Before taking any step to reducing javascript on your page like lazy loading off-screen components please calculate its impact on your primary metrics like conversion, user experience, etc.

Stability (CLS)

Every website must try to avoid any kind of layout shift which may cause issues in user experience. But there will be cases where you will not have many options to avoid CLS.

Let a website want to promote app downloads to users who have already not installed the app. Chrome has added support to detect if your app is already installed on the device(using getInstalledRelatedApps API) but this information is not available to the server on the first request. What the server can do is make a guess and decide if it needs to append the app download banner on the page or not. If the server decides to add it and the app is already present on the device, the Download banner needs to be removed from the page and similarly when the server decides to not include the download banner and the app is already not installed on the device it will be appended to the DOM on the client which will trigger Cumulative layout shift(CLS).

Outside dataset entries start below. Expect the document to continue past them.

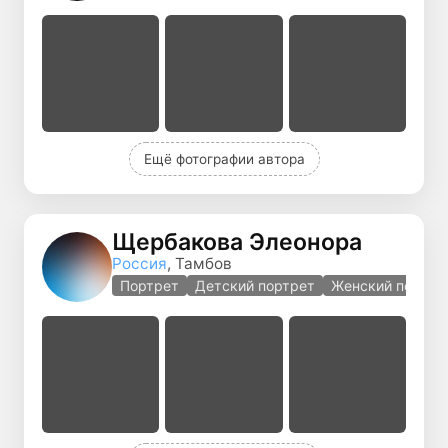
Ещё фотографии автора
Щербакова Элеонора
Россия
, Тамбов
Портрет
Детский портрет
Женский портре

To avoid CLS you will remove the banner from the main layer of the page and show it as a modal, floating element or find some other way to show it, but what if you get maximum downloads when the banner is part of your page. Where will you compromise?

On the funny note, I think most of the people have already experienced CLS on the google search result page.


google search result cls gif image


Conclusion

  1. Lighthouse is an awesome performance tool built by Google and can help you improve your website performance.
  2. There are multiple issues related to how lighthouse work and the consistency of the results.
  3. Devices with different configurations can give completely different scores so it is important to stick to a single device configuration while running a lighthouse process.
  4. The same device can give different scores based on how much CPU is available to the lighthouse process during the test.
  5. Using cloud solutions like web.dev is a better solution to get consistent results than running a lighthouse on your local machine.
  6. Running self hoisted service is better than cloud solutions because results in cloud solutions can get inconsistent based on the amount of traffic they are handling. Also, lighthouse settings can be better manipulated in a self-hosted environment.
  7. A self-hosted environment requires expertise and time because of limited resources and documentation but is very scalable and integrates very well with most popular CI providers.
  8. Tracking real user data is the most reliable approach to track web performance. Google web vital or perfume.js is some of the lovely libraries to track real user data.
  9. Define critical metrics to your website like conversion, bounce rate, user experience, etc. Plan any optimization suggestion from the lighthouse after tracking the impact of it on your critical metrics.
  10. Never do premature optimization for the sake of a high lighthouse score. Simple lazy loading of offscreen components to reduce javascript size in some cases can drastically reduce user experience so prefer caution while making such changes.